# NCEES prob 522



## Sparky Bill PE (Dec 2, 2020)

Where is the voltage of 90 degrees we are subtracting from? I'm remembering why the other 2 times I studied my ass off and exam got canceled I got frustrated at the white book. I have worked 50 of these problems and never seen a random 90 degree subtraction coming in.

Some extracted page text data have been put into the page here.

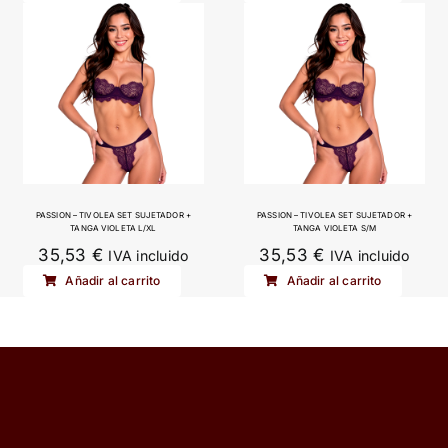
PASSION – TIVOLEA SET SUJETADOR +
PASSION – TIVOLEA SET SUJETADOR +
TANGA VIOLETA L/XL
TANGA VIOLETA S/M
35,53
€
35,53
€
IVA incluido
IVA incluido
Añadir al carrito
Añadir al carrito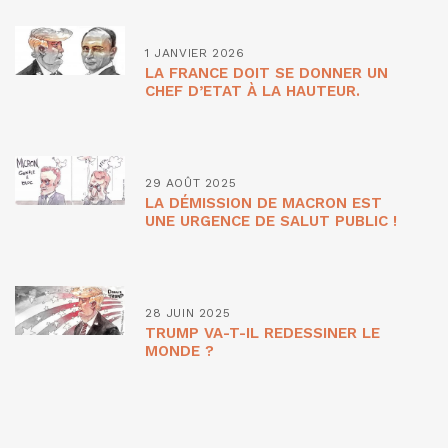
1 JANVIER 2026
LA FRANCE DOIT SE DONNER UN
CHEF D’ETAT À LA HAUTEUR.
29 AOÛT 2025
LA DÉMISSION DE MACRON EST
UNE URGENCE DE SALUT PUBLIC !
28 JUIN 2025
TRUMP VA-T-IL REDESSINER LE
MONDE ?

Just like the voltage drop problems, zero issues till you look at the NCEES way and whatever way they want you to do things.  I worked this problem like solution, except my current angle I had as lagging 18.19, not 90-18.19.


----------



## Cuseman17 (Dec 2, 2020)

The extra 90 is to take into account for the j in 0.9j which is the synchronous reactance.


----------



## justin-hawaii (Dec 2, 2020)

Yeah, this one is a little tricky.  The term reactance, gives you the "j", which gives you the 90 degrees. 

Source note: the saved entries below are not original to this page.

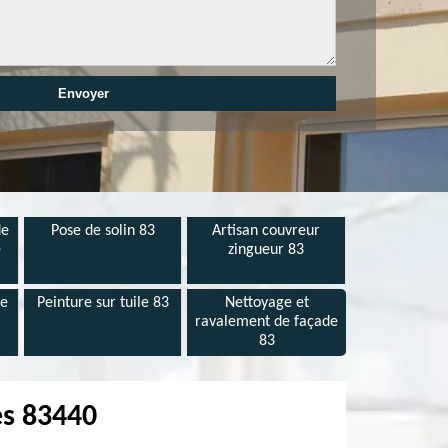
de
Pose de solin 83
Artisan couvreur
e
zingueur 83
de
Peinture sur tuile 83
Nettoyage et
ravalement de façade
83
es 83440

Motor:  Power flow from terminal to internal voltage.  

V_internal = V_terminal - ( 1.05 angle -18.19)(0.9j)


----------



## Sparky Bill PE (Dec 2, 2020)

justin-hawaii said:


> Yeah, this one is a little tricky.  The term reactance, gives you the "j", which gives you the 90 degrees.
> 
> Motor:  Power flow from terminal to internal voltage.
> 
> V_internal = V_terminal - ( 1.05 angle -18.19)(0.9j)


Thank you, for my calculations I use the J instead of converting to the 90 degrees. Thank you!


----------



## akyip (Dec 2, 2020)

Basically what the above two said.

In synchronous machines (synch motors and synch gens), the synchronous reactance is typically given as Xs, which is an inductive reactance (think jX). To properly represent it as an impedance phasor: jXs

There is also armature resistance Ra, which is the real component of the overall synchronous impedance Zs = Ra + jXs. Ra is usually small and negligible compared to synchronous reactance Xs.

So the overall synchronous impedance in synchronous machines is:

Zs = Ra + jXs

Ra is usually much smaller compared to Xs, so Zs = jXs usually.


----------